OKLAHOMA CITY (KFOR) – A Tulsa teenager has undergone the first pediatric awake brain tumor removal in Oklahoma, a groundbreaking success for the 16-year-old’s family, Oklahoma Children’s Hospital, and the state.
It began as seizures for 16-year-old Herman Martin III, who in March 2022 had to go the hospital.
“First of all, it was a surprise,” he said. “I go to sleep and the next thing I remember, I’m in an ambulance.”
Doctors would discover a golf-ball-sized mass in the center of his brain’s speech center above his left ear. Herman and his family would ultimately find themselves preparing for a high-risk brain surgery — the first of its kind in Oklahoma. If the procedure didn’t go well, Herman could lose his ability to speak.
“We were all scared and all didn’t know what to expect,” said the teenager’s mother, Jessica Flanagan-Martin.
Oklahoma Children’s Hospital – OU Health’s Dr. Virendra Desai called Herman was the perfect candidate for the state’s first pediatric awake brain tumor removal, which took place July 5, 2022.
“Because he is able to keep his calm and you can tell when you talk to him, he’s a confident, smart guy who’s not highly anxious, which is kind of the main thing,” he explained.
Herman explained some of his pre-procedure feelings with KFOR.
“If they’re being allowed to do this surgery, then, I mean, even if this is a dangerous surgery, I know that these people know what they’re doing,” he said. “I just had to stay positive the whole time, because if you stay negative, negative things are going to happen. But if you stay positive, positive things are going to happen.”
For four hours, the medical team operated, keeping the 16-year-old constantly talking to ensure they caused no damage to his speech.
“So, any time we see any problem with his ability to speak or if he’s jumbling up his words or slurring, we stop, we take a second and we decide should we keep going or not,” Dr. Desai explained.
They were able to get 70 to 80 percent of the tumor removed — what Dr. Desai called a success — explaining that if Herman had been asleep as in traditional procedures, they may only have removed only ten to 20 percent of it.

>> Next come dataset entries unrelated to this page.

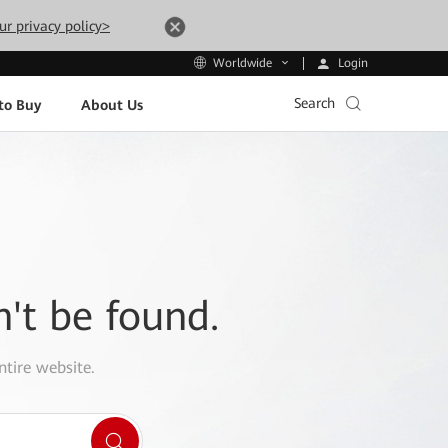
ur privacy policy>
Login
Worldwide
Search
to Buy
About Us
n't be found.
ntire website.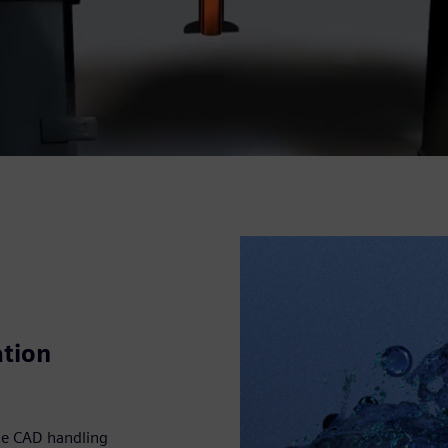
ation
te CAD handling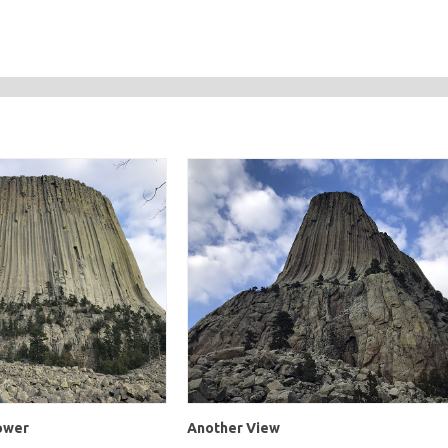
Tower
Another View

“I think it went great,” he said. “I think mainly because Herman was such a trooper and wanted to do it and cooperated so well, we were able to take out probably 5 to 6 times the amount of tumor as we could have the old way.”
Hernan is still getting a grasp on what his procedure means for the bigger picture.
“It just feels really special, you know?” he said. “It feels like I contributed somehow to medical research. Even though it’s probably been done in other states, it feels good to help Oklahoma like this.”
Dr. Desai said they plan to gradually take Herman off his seizure medication in the next few months and their hope is that once he’s off it, he’ll have no more seizures.